The group has selected MHI Vestas Offshore Wind as the official supplier of the MVOW V174 wind turbines to be delivered and installed by 2024. These turbines have the industry's largest commercially proven rotor size and most powerful output, with 174-m rotor blade diameter — whose swept area is 23,778 m2, equivalent to 3.3 football fields — and a hub elevation of 107 m above sea level. It will be the largest project Vestas has installed offshore in Germany.

For its part, the foundations will be carried out by Asturian Windar and German EEW SPC.

The first will manufacture in Avilés (Asturias) 50 transition pieces, which link the turbine towers to the foundations, through some 30 suppliers in the North of Spain. Fabrication works, which will create 800 jobs, run through to December 2022, with load out planned for the beginning of 2023.

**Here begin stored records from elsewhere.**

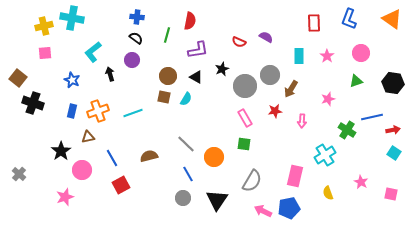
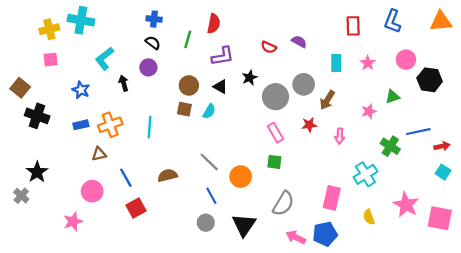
orange triangle: (392, 19) -> (441, 21), turned -40
green triangle: (356, 81) -> (392, 97), moved
black hexagon: (393, 83) -> (430, 80), moved
blue rectangle: (72, 111) -> (81, 125), turned 64
cyan line: (133, 113) -> (150, 127), turned -66
black star: (61, 151) -> (37, 172), moved
pink star: (361, 182) -> (406, 205), size x1.6
pink square: (391, 194) -> (440, 218), size x1.6

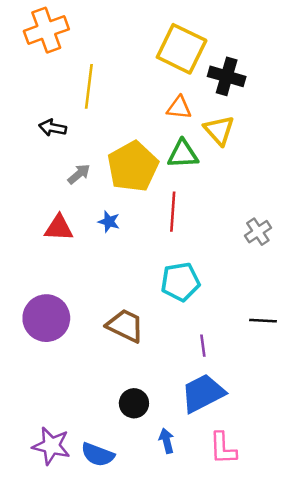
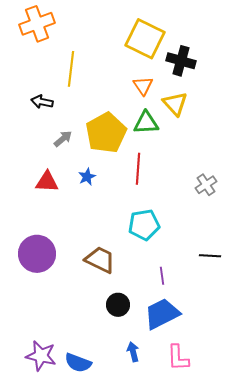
orange triangle: (179, 108) -> (143, 86), turned 50
blue star: (109, 222) -> (87, 177), turned 30
black circle: (134, 403) -> (118, 305), moved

The 50 monopiles will be fabricated at EEW's mega-factory in Rostock (by the Baltic Sea). With a 9 to 8.75 m diameter, a 75 to 90 m length and a maximum foundation weight of 1,402 tonnes, these components will be built from January 2022 to January 2023. Load out will begin in April 2023.

The transport and installation of the foundations as well as the supply, transport and installation of the interconnection cables have been awarded to Van Oord. The Dutch company is deploying its 8,000-tonne heavy lift installation vessel, the Svanen, to install the 50 monopiles, which has installed more than 700 foundations across Europe. Van Oord will use its Nexus vessel and the Dig-It trencher, which will be adapted to the difficult sea floor conditions in the Baltic, to lay the cables between the various assemblies.

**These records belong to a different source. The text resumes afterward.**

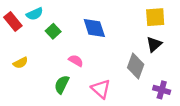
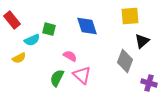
cyan semicircle: (35, 14) -> (32, 40), moved
yellow square: (155, 17) -> (130, 16), moved
green square: (53, 31) -> (49, 29), turned -32
pink triangle: (101, 89) -> (82, 75), moved

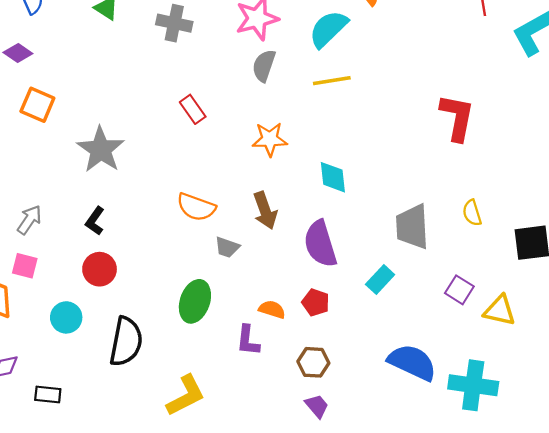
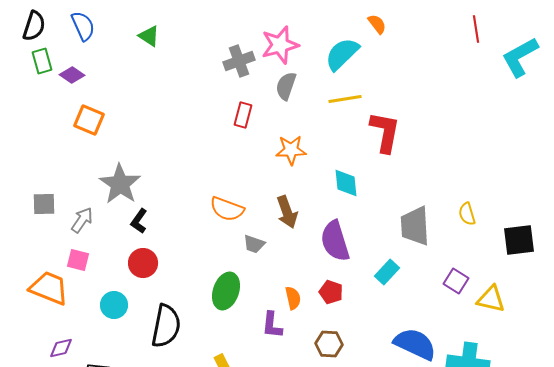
gray cross: (174, 23) -> (239, 61), moved, turned -32
red rectangle: (193, 109) -> (243, 115), moved, turned 50
red L-shape: (457, 117) -> (385, 132), moved
gray star: (101, 150) -> (120, 184), moved
orange semicircle: (272, 309) -> (293, 298), turned 60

The offshore substation — central core whose function is to collect the electricity produced by the wind turbines and transform the voltage from 66 kV to 220 kV — will be installed and ran by 50Hertz, the transmission system operator in north-eastern Germany and the company responsible for connecting the offshore wind farm to the grid, and be used by both companies.

Weighing a total of 7,150 tonnes, it consists of foundations and a platform with transformers and electrical equipment. It will be shipped and installed by the marine shipper Heerema, and its structural elements will be manufactured by joint-venture Iemants-Fabricom.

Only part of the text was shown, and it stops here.